🤖 AI Summary
This study addresses the limitation of relying solely on average treatment effects in acute ischemic stroke therapy by enabling precise estimation of individualized treatment effects. Leveraging the multicenter observational MAGIC dataset, the authors propose TRAM-DAG, a novel causal transformation model that integrates directed acyclic graphs, propensity score matching within the NIHSS ≥ 6 subgroup, and ordinal modeling of modified Rankin Scale (mRS) outcomes to estimate individual benefits of mechanical thrombectomy relative to thrombolysis.

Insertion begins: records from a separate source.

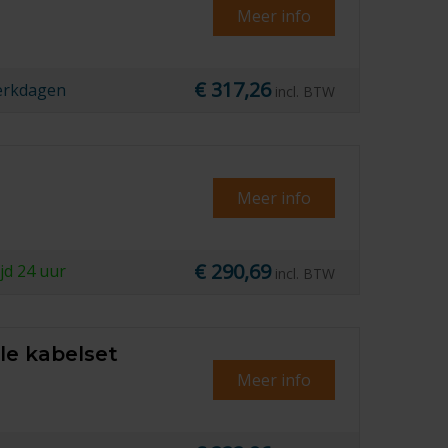
Meer info
€ 317,26
erkdagen
incl. BTW
Meer info
€ 290,69
ijd
24 uur
incl. BTW
le kabelset
Meer info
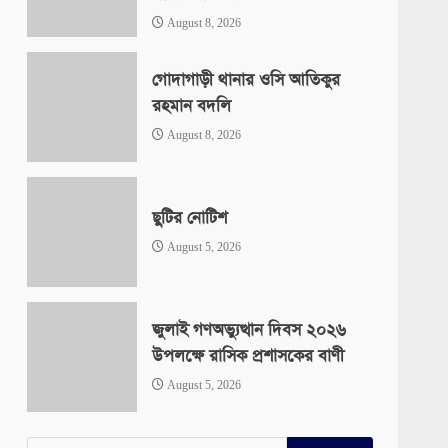
August 8, 2026
গোদাগাড়ী থানার ওসি আতিকুর
রহমান বদলি
August 8, 2026
ছুটির নোটিশ
August 5, 2026
জুলাই গণঅভ্যুত্থান দিবস ২০২৬
উপলক্ষে রাসিক প্রশাসকের বাণী
August 5, 2026
Search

The model was externally validated in the MR CLEAN randomized controlled trial population, demonstrating alignment between its estimated average treatment effect and the trial’s observed results. Furthermore, TRAM-DAG effectively stratifies patients by their probability of favorable functional outcomes, offering robust support for personalized clinical decision-making.
📝 Abstract
Personalized medicine in acute ischemic stroke requires moving beyond average treatment effects (ATE) to individualized treatment effect (ITE) estimates to support treatment decisions. In acute ischemic stroke, mechanical thrombectomy has been shown to be more effective on average than lysis in randomized controlled trials (RCTs), such as the MR CLEAN study. We aim to identify which individual patients benefit most from mechanical thrombectomy compared to lysis. The outcome of interest is the modified Rankin Scale (mRS) at three months, an ordinal measure of functional disability (0: no symptoms, 6: death). We demonstrate that causal transformation models on directed acyclic graphs (TRAM-DAG) can be used for ITE estimation after being fitted on observational MAGIC multi-center stroke patient data. To ensure comparability with the MR CLEAN population, which we use for validation, we train the TRAM-DAG on a MAGIC sub-population with NIHSS at admission >= 6, corresponding to one inclusion criterion of MR CLEAN. The fitted model is then used to estimate ITEs for stroke patients in the MR CLEAN population. While these ITE estimates cannot be confirmed experimentally, we show that their average is consistent with the trial's reported ATE. Furthermore, the ITE estimates correctly rank trial patients by their observed frequency of a good outcome (mRS at three months <= 2). These findings support the use of causal models like TRAM-DAG for personalized decision-making in stroke care and highlight their ability to bridge the gap between observational evidence and clinical trials.